For more than 75 years, Fraser Yachts has shaped the modern landscape of luxury yachting. From its beginnings in post-war California to its position today as one of the most respected brokerage houses in the world, the company’s story is not just about boats bought and sold—it is a story of people, values, and vision.
Among those who carry this legacy forward is Monaco-based senior broker Jan-Jaap “JJ” Minnema. With over two decades at Fraser, JJ has witnessed the evolution of the industry firsthand and remains one of its most trusted figures.
“Yachts come and go,” JJ says. “Relationships last. That’s always been the Fraser way.”
Where It All Began: David L. Fraser’s Practical Genius
The story starts in 1947 with David L. Fraser, a young U.S. Navy veteran who spent his childhood building makeshift boats from scrap wood and experimenting with whatever tools he could find.
He opened Fraser Yacht Sales with little more than his Navy pension and a belief that doing right by people matters more than anything else. His philosophy became legendary inside the company: “Your integrity and the trust of your clients—those are the only things you truly own.” That mindset would go on to shape Fraser’s culture for generations.
Fraser Goes Global: The Monaco Expansion
The opening of Fraser’s Monaco office in the early 1990s marked more than an address change, it was the moment the company stepped firmly onto the global stage. What had begun as a strong American brokerage suddenly found itself at the crossroads of North American ambition, European heritage, and the growing interest of emerging markets.
With Monaco office came a new rhythm: international clients, multi-year build projects, long meetings in shipyard boardrooms, and collaborations with designers whose work would soon become iconic. The job also shifted. Brokers were no longer working only within local markets; they were moving across borders, cultures, and time zones. The conversations became wider, deeper, more strategic.
A Changing Industry: New Tastes, New Ambitions
As yacht ownership spread across continents, the very idea of a yacht began to change. Owners weren’t simply buying vessels; they were buying possibilities of long-distance cruising, better family time, multi-generational living, privacy, personalisation, and an escape tailored entirely to their lifestyle.
It was the era when certain launches captured the imagination of the entire industry. Not necessarily because they were bigger, but because they felt different. Lady Moura in the ’90s, Rising Sun in the 2000s—these weren’t just yachts, they were statements. They influenced the way clients thought about space, comfort, architecture, and what a yacht could mean to their life.
For brokers like those at Fraser, these shifts reshaped every conversation. Clients wanted more than options; they wanted understanding. They expected their broker to interpret not just the technicalities, but the emotion behind a brief: how a family moves, how they entertain, what they need from the sea and from each other.
Fraser brokers became translators between ambition and reality, interpreting dreams and matching them with shipyard expertise. This was the world JJ entered in the 2000s, a world expanding fast, reshaped by shifting expectations and the early stirrings of a more global yachting culture.

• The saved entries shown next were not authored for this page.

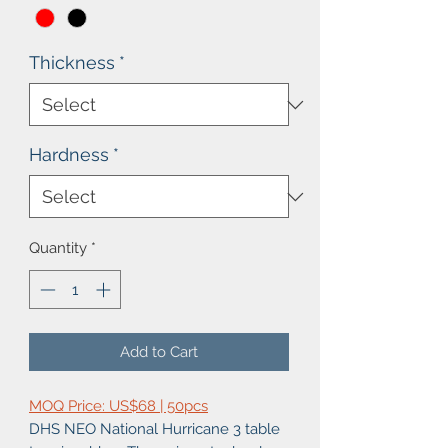
Thickness
*
Hardness
*
Quantity
*
Add to Cart
MOQ Price: US$68 | 50pcs
DHS NEO National Hurricane 3 table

“You had to know the people, the culture, the shipyards, the designers,” JJ recalls. “It was a brokerage job, but it was also diplomacy and problem solving.”

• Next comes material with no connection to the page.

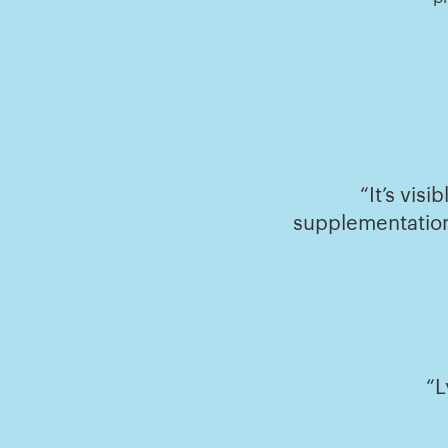
“It’s vis
supplementation
“L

Mentorship and the Fraser Way
What truly set Fraser apart was its internal culture.
David Fraser believed strongly in mentorship, long before mentorship became a formal part of business vocabulary. He encouraged his brokers to learn from one another, to share knowledge openly, and to give younger colleagues the confidence to grow.
He also supported diversity, bringing women into sales roles well ahead of the industry curve.
This approach fostered an environment where brokers stayed for decades—and clients stayed even longer.